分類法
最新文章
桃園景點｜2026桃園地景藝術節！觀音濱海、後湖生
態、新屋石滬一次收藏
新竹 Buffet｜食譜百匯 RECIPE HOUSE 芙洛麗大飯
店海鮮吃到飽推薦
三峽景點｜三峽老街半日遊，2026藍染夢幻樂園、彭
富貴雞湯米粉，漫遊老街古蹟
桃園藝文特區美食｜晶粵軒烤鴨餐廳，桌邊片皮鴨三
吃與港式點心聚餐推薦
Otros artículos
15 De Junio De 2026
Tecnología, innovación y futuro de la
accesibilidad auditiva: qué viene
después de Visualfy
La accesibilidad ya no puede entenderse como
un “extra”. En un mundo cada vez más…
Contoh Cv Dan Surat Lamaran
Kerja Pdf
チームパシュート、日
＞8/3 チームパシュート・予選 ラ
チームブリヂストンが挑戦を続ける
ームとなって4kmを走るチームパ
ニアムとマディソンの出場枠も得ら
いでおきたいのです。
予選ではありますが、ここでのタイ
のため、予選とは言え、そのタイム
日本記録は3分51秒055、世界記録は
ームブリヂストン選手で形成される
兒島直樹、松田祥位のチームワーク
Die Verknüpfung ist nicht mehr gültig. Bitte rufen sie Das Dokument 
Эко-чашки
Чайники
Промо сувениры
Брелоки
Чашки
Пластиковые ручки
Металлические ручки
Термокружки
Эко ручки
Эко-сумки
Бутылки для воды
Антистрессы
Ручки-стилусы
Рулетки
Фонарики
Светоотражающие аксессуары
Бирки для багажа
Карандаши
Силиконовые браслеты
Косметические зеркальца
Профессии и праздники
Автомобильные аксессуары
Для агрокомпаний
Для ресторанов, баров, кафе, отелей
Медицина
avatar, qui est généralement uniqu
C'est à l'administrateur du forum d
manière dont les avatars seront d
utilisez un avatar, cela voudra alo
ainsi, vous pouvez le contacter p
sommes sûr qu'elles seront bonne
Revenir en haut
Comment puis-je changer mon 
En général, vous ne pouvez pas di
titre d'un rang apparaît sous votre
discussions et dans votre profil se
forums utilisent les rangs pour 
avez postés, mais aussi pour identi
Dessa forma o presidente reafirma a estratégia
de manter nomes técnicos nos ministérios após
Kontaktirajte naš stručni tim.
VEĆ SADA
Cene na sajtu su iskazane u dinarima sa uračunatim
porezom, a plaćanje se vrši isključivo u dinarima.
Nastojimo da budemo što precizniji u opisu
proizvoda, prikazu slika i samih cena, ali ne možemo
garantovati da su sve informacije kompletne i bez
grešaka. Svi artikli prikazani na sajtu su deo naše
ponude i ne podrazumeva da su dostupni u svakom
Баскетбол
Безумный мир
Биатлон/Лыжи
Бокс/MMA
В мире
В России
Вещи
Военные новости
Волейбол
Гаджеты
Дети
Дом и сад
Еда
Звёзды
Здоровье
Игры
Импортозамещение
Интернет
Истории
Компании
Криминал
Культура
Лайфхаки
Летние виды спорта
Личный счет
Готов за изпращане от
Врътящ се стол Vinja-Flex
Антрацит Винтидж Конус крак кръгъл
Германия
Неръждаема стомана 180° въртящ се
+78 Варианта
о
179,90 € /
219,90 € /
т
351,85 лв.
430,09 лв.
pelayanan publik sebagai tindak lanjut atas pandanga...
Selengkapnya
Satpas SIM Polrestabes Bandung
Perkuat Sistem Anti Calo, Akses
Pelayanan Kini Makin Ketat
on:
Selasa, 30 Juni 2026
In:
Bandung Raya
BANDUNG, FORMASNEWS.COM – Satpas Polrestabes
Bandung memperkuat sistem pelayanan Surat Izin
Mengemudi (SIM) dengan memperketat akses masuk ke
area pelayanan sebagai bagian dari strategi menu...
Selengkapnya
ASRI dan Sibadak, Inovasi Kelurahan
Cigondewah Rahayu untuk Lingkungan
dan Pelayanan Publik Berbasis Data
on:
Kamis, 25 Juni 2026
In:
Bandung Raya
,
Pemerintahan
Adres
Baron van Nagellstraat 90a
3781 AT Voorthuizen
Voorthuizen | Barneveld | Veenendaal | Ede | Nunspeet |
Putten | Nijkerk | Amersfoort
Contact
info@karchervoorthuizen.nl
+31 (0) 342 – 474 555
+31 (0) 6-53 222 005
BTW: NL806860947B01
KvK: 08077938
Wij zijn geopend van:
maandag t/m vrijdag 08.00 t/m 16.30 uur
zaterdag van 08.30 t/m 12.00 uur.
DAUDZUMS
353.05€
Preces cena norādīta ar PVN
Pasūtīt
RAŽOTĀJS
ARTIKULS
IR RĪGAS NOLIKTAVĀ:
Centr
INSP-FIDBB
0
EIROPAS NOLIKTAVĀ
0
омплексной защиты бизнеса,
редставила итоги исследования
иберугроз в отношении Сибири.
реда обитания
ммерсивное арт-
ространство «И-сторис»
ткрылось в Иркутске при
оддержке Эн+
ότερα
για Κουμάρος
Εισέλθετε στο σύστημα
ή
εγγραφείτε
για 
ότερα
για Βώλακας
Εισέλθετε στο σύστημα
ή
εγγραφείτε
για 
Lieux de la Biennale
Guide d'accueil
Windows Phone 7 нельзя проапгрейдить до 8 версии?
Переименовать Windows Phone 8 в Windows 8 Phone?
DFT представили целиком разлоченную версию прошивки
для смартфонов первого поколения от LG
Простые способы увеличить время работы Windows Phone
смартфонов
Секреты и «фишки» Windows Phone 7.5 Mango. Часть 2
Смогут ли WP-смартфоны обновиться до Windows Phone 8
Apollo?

##########

Copy the listing exactly.

- ANSWER SECTION -
分類法
最新文章
桃園景點｜2026桃園地景藝術節！觀音濱海、後湖生
態、新屋石滬一次收藏
新竹 Buffet｜食譜百匯 RECIPE HOUSE 芙洛麗大飯
店海鮮吃到飽推薦
三峽景點｜三峽老街半日遊，2026藍染夢幻樂園、彭
富貴雞湯米粉，漫遊老街古蹟
桃園藝文特區美食｜晶粵軒烤鴨餐廳，桌邊片皮鴨三
吃與港式點心聚餐推薦
Otros artículos
15 De Junio De 2026
Tecnología, innovación y futuro de la
accesibilidad auditiva: qué viene
después de Visualfy
La accesibilidad ya no puede entenderse como
un “extra”. En un mundo cada vez más…
Contoh Cv Dan Surat Lamaran
Kerja Pdf
チームパシュート、日
＞8/3 チームパシュート・予選 ラ
チームブリヂストンが挑戦を続ける
ームとなって4kmを走るチームパ
ニアムとマディソンの出場枠も得ら
いでおきたいのです。
予選ではありますが、ここでのタイ
のため、予選とは言え、そのタイム
日本記録は3分51秒055、世界記録は
ームブリヂストン選手で形成される
兒島直樹、松田祥位のチームワーク
Die Verknüpfung ist nicht mehr gültig. Bitte rufen sie Das Dokument 
Эко-чашки
Чайники
Промо сувениры
Брелоки
Чашки
Пластиковые ручки
Металлические ручки
Термокружки
Эко ручки
Эко-сумки
Бутылки для воды
Антистрессы
Ручки-стилусы
Рулетки
Фонарики
Светоотражающие аксессуары
Бирки для багажа
Карандаши
Силиконовые браслеты
Косметические зеркальца
Профессии и праздники
Автомобильные аксессуары
Для агрокомпаний
Для ресторанов, баров, кафе, отелей
Медицина
avatar, qui est généralement uniqu
C'est à l'administrateur du forum d
manière dont les avatars seront d
utilisez un avatar, cela voudra alo
ainsi, vous pouvez le contacter p
sommes sûr qu'elles seront bonne
Revenir en haut
Comment puis-je changer mon 
En général, vous ne pouvez pas di
titre d'un rang apparaît sous votre
discussions et dans votre profil se
forums utilisent les rangs pour 
avez postés, mais aussi pour identi
Dessa forma o presidente reafirma a estratégia
de manter nomes técnicos nos ministérios após
Kontaktirajte naš stručni tim.
VEĆ SADA
Cene na sajtu su iskazane u dinarima sa uračunatim
porezom, a plaćanje se vrši isključivo u dinarima.
Nastojimo da budemo što precizniji u opisu
proizvoda, prikazu slika i samih cena, ali ne možemo
garantovati da su sve informacije kompletne i bez
grešaka. Svi artikli prikazani na sajtu su deo naše
ponude i ne podrazumeva da su dostupni u svakom
Баскетбол
Безумный мир
Биатлон/Лыжи
Бокс/MMA
В мире
В России
Вещи
Военные новости
Волейбол
Гаджеты
Дети
Дом и сад
Еда
Звёзды
Здоровье
Игры
Импортозамещение
Интернет
Истории
Компании
Криминал
Культура
Лайфхаки
Летние виды спорта
Личный счет
Готов за изпращане от
Врътящ се стол Vinja-Flex
Антрацит Винтидж Конус крак кръгъл
Германия
Неръждаема стомана 180° въртящ се
+78 Варианта
о
179,90 € /
219,90 € /
т
351,85 лв.
430,09 лв.
pelayanan publik sebagai tindak lanjut atas pandanga...
Selengkapnya
Satpas SIM Polrestabes Bandung
Perkuat Sistem Anti Calo, Akses
Pelayanan Kini Makin Ketat
on:
Selasa, 30 Juni 2026
In:
Bandung Raya
BANDUNG, FORMASNEWS.COM – Satpas Polrestabes
Bandung memperkuat sistem pelayanan Surat Izin
Mengemudi (SIM) dengan memperketat akses masuk ke
area pelayanan sebagai bagian dari strategi menu...
Selengkapnya
ASRI dan Sibadak, Inovasi Kelurahan
Cigondewah Rahayu untuk Lingkungan
dan Pelayanan Publik Berbasis Data
on:
Kamis, 25 Juni 2026
In:
Bandung Raya
,
Pemerintahan
Adres
Baron van Nagellstraat 90a
3781 AT Voorthuizen
Voorthuizen | Barneveld | Veenendaal | Ede | Nunspeet |
Putten | Nijkerk | Amersfoort
Contact
info@karchervoorthuizen.nl
+31 (0) 342 – 474 555
+31 (0) 6-53 222 005
BTW: NL806860947B01
KvK: 08077938
Wij zijn geopend van:
maandag t/m vrijdag 08.00 t/m 16.30 uur
zaterdag van 08.30 t/m 12.00 uur.
DAUDZUMS
353.05€
Preces cena norādīta ar PVN
Pasūtīt
RAŽOTĀJS
ARTIKULS
IR RĪGAS NOLIKTAVĀ:
Centr
INSP-FIDBB
0
EIROPAS NOLIKTAVĀ
0
омплексной защиты бизнеса,
редставила итоги исследования
иберугроз в отношении Сибири.
реда обитания
ммерсивное арт-
ространство «И-сторис»
ткрылось в Иркутске при
оддержке Эн+
ότερα
για Κουμάρος
Εισέλθετε στο σύστημα
ή
εγγραφείτε
για 
ότερα
για Βώλακας
Εισέλθετε στο σύστημα
ή
εγγραφείτε
για 
Lieux de la Biennale
Guide d'accueil
Windows Phone 7 нельзя проапгрейдить до 8 версии?
Переименовать Windows Phone 8 в Windows 8 Phone?
DFT представили целиком разлоченную версию прошивки
для смартфонов первого поколения от LG
Простые способы увеличить время работы Windows Phone
смартфонов
Секреты и «фишки» Windows Phone 7.5 Mango. Часть 2
Смогут ли WP-смартфоны обновиться до Windows Phone 8
Apollo?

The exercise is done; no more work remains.